I can't stand the world, I'm seen wearin' my head-set
Always listened to 2Pac, but ain't seen "Better Days" yet
Another day another struggle, a teen so misunderstood
These emotions are within, I've yet to see the good
A tear runs down my cheek, as I lose more of my soul
For all this to be gone, would mean I've reached my goal
My shadow has abandoned me, it's found a better place
But I aint goin' nowhere, I'm in an enclosed space
I feel as though I'm worthless, is anybody there?

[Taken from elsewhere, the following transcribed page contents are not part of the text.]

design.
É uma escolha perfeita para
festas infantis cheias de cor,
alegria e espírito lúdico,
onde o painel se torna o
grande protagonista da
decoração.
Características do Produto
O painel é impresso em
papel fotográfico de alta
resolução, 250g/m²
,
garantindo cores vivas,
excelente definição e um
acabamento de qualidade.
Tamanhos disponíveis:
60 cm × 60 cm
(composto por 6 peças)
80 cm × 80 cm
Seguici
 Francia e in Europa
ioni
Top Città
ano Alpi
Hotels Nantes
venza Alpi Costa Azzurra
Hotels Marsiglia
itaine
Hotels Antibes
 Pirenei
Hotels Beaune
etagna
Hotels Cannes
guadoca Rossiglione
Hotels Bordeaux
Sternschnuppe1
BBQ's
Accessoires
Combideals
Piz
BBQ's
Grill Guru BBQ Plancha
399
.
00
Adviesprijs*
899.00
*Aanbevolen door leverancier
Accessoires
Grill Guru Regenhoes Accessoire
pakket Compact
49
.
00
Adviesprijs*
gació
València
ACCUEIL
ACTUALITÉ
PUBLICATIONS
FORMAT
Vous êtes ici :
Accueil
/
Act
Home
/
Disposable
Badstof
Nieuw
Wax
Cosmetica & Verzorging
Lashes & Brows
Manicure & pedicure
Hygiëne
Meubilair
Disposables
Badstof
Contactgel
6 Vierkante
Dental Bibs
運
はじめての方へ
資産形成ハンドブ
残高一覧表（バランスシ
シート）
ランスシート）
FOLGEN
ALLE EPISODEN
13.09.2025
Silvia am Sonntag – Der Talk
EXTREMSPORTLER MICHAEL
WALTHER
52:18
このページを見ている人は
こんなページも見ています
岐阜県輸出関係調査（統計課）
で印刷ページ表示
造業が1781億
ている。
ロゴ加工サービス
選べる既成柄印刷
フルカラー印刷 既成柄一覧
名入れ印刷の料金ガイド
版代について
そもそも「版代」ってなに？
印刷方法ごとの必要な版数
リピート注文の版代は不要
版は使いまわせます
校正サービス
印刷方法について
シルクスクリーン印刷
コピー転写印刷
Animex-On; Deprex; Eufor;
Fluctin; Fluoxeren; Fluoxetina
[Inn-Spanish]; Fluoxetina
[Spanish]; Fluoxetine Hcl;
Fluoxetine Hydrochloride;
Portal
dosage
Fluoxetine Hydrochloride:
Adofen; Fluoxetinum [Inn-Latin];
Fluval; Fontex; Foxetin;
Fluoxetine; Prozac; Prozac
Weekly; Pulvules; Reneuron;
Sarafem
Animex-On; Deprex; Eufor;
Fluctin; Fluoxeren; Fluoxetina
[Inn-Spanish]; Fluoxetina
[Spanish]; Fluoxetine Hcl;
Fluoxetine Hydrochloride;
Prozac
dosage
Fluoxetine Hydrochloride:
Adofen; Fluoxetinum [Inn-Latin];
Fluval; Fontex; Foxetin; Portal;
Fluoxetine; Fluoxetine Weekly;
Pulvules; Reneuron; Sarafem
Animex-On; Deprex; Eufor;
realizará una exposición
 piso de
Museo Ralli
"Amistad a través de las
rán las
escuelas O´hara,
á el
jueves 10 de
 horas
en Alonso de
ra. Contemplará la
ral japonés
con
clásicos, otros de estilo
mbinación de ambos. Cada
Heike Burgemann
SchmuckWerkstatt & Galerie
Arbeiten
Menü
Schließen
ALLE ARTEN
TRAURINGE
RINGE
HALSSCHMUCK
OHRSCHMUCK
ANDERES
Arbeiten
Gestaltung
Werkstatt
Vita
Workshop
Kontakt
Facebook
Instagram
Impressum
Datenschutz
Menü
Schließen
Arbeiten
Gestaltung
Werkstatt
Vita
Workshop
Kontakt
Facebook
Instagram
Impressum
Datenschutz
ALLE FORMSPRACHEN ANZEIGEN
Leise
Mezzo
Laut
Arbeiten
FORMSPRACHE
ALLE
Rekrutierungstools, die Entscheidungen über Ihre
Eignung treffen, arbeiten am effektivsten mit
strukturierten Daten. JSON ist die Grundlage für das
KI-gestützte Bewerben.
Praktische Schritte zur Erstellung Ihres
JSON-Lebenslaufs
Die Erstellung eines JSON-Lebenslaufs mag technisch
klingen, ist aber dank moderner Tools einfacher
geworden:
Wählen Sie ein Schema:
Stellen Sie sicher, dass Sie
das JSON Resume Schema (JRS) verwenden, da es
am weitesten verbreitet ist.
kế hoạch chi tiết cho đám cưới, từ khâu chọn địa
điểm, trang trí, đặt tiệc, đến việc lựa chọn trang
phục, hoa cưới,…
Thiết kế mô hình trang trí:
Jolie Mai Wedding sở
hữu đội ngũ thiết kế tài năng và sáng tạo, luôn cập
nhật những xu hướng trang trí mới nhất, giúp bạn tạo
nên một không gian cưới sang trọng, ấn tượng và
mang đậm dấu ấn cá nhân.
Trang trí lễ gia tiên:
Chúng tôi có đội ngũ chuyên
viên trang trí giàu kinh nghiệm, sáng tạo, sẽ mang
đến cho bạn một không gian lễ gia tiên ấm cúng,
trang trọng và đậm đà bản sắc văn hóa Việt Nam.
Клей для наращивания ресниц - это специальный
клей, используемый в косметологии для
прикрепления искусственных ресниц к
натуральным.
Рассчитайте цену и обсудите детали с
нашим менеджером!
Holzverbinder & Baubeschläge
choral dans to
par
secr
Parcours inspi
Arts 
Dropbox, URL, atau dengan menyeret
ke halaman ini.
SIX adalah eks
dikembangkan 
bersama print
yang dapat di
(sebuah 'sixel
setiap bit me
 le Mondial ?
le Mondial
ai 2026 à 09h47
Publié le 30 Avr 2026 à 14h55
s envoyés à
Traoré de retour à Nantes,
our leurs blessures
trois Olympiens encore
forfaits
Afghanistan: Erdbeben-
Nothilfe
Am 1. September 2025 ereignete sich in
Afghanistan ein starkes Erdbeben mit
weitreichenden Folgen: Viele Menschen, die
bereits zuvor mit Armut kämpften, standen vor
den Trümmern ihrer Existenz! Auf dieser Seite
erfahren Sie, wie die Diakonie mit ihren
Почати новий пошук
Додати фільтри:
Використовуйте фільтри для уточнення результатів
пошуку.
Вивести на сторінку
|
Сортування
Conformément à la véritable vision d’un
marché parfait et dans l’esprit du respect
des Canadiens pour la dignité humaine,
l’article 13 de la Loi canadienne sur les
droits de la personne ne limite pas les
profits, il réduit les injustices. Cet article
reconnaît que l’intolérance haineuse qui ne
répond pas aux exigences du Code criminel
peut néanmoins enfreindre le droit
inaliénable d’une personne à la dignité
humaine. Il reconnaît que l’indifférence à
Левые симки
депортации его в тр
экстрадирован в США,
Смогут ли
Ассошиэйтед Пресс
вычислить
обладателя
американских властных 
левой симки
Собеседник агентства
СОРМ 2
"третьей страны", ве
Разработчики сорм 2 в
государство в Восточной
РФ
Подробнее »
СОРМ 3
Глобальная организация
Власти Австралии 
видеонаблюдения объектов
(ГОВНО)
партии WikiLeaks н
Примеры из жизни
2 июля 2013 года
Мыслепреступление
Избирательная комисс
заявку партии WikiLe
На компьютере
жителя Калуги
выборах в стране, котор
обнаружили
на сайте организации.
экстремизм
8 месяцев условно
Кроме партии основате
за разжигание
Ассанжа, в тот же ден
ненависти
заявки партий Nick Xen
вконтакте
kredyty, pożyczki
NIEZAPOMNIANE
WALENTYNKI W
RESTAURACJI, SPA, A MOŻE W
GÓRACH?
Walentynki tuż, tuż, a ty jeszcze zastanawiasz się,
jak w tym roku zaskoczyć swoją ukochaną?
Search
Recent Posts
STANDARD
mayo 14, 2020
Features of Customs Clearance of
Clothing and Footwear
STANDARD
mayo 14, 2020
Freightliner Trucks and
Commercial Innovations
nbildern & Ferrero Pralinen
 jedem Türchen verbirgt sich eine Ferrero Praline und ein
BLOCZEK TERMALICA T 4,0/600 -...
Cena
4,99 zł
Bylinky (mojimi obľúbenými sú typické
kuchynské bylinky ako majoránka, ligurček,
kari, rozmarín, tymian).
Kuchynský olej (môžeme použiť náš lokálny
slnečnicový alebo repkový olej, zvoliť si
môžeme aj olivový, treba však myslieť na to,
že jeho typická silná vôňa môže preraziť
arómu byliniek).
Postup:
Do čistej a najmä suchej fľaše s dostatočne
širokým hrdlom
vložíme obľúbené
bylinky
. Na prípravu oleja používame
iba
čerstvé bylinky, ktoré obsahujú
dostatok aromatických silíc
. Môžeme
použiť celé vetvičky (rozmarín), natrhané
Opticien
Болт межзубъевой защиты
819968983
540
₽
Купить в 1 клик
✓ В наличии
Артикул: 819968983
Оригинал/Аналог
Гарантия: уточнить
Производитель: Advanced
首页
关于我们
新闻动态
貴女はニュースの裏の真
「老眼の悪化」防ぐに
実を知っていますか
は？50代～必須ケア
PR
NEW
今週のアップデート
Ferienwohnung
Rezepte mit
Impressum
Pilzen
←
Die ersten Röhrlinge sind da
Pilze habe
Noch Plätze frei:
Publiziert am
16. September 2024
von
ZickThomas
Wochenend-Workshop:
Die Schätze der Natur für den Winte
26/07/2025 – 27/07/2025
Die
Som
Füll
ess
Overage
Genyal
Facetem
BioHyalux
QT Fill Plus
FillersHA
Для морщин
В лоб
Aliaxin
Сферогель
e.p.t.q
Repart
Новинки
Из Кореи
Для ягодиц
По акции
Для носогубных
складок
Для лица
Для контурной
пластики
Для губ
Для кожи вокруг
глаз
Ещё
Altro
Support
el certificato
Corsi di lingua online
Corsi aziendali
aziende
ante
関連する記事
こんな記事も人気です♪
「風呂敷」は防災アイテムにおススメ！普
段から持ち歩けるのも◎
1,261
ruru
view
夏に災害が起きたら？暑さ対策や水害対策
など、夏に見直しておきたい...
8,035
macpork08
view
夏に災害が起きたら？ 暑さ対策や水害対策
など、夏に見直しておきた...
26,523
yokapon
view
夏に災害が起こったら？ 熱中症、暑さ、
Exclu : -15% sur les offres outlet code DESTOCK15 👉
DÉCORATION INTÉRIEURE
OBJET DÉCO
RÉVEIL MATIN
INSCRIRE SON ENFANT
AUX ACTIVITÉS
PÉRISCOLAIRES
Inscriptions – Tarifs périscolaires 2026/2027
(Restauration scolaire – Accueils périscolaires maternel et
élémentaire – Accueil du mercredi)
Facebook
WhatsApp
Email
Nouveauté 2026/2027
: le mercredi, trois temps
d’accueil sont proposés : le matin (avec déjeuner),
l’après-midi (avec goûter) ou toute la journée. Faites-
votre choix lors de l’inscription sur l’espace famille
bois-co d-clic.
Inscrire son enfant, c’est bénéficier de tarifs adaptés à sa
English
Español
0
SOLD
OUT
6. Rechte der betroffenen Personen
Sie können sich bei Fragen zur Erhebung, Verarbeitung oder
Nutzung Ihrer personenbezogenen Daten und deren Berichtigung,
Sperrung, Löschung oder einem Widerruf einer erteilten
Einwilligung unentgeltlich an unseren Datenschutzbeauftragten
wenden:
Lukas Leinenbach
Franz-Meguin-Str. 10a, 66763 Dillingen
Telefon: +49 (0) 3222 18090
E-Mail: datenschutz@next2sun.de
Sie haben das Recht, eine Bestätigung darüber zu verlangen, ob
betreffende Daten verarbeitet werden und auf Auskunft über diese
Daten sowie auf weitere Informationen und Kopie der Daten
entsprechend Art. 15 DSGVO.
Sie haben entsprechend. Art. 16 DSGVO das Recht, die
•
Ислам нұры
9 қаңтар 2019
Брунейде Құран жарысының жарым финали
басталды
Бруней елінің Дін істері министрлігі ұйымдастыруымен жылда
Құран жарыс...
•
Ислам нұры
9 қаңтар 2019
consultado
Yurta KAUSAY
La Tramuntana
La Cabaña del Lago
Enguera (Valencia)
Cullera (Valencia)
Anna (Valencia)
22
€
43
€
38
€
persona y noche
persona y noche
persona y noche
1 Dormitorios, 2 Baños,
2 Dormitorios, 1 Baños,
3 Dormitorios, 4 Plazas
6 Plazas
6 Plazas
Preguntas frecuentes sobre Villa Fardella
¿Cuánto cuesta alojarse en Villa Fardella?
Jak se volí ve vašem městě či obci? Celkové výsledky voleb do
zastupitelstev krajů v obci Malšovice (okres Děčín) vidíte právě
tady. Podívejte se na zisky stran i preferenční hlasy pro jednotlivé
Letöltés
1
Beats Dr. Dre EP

Someone who can help me, who can mend my dispair
I should exit this world, I have nothin' more to live for
Too many pressures arise, I can't continue on anymore
If only it would fade away, maybe then I would be successful
Life's a tug-of-war, and I aint got the strength to pull
I stand in front of the mirror, and am missin' a reflection
My whole bodie's out of order, I need a resurrection
I don't respect myself, thoughts of inflicting pain
This is a lost fight, I've gave up the use of my brain
These are the chapters of my life, I'm almost to the end
I wouldn't expect you to understand, since you've never been
Wishing for a change, but it's unlikely there'll be one
Too much weight on my shoulders, it feels like a ton
A race against time, and I know I'm the one who'll lose
I never wanted this life, I never got to chose
A fighter without his shield, I'm hit with every attack
Nothin' to protect me, I'm forced to retreat back
The stars outline my future, as I see them in the sky
I don't like what they show me, is it possible they lie?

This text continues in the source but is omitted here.